» WHAT IS REQUIRED: From the material below, set down exactly the lines that run from the one containing "Недвижимость" to the one containing "상품이 품절되었습니다.", minus the pictures.

» EXERCISE DATA:

★ ★ ★

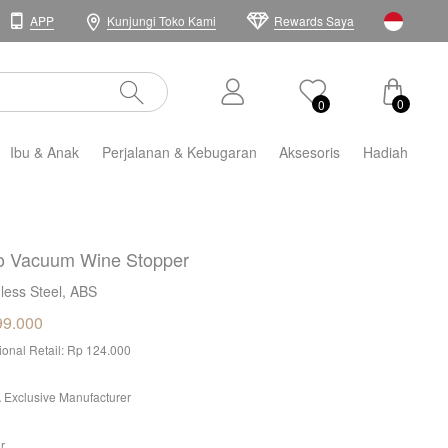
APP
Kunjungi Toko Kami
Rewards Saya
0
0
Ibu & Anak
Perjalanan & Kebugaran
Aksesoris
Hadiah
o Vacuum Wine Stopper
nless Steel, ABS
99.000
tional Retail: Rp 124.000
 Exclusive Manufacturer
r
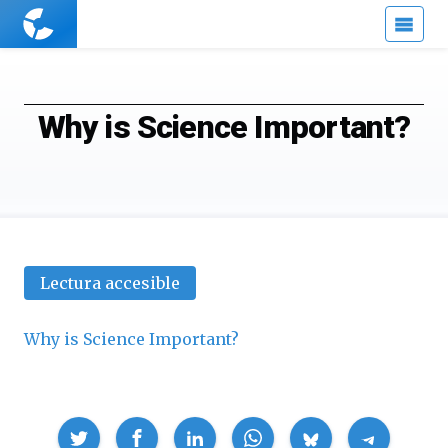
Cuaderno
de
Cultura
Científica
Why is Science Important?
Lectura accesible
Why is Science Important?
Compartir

★ ★ ★

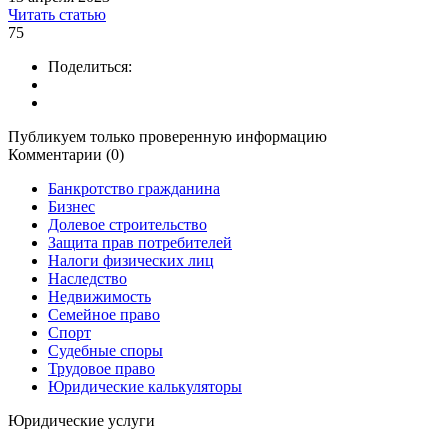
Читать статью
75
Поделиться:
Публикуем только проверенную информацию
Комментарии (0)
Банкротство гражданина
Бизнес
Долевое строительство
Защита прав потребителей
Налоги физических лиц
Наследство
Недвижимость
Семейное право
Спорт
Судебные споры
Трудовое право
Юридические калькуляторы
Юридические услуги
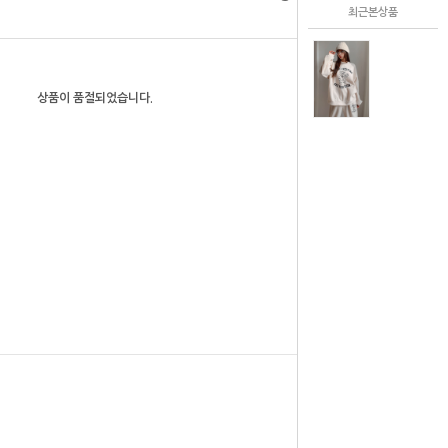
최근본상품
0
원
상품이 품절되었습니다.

★ ★ ★

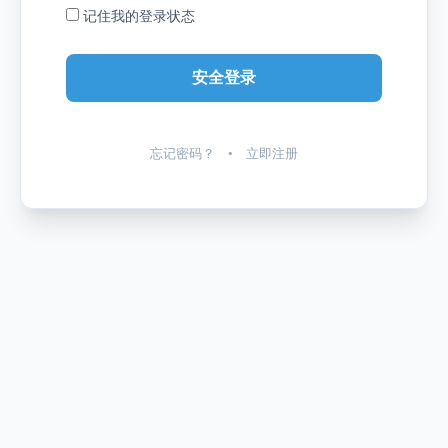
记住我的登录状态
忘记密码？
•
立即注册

★ ★ ★

» REPLY TO THE TASK:
Недвижимость
Семейное право
Спорт
Судебные споры
Трудовое право
Юридические калькуляторы
Юридические услуги
최근본상품
0
원
상품이 품절되었습니다.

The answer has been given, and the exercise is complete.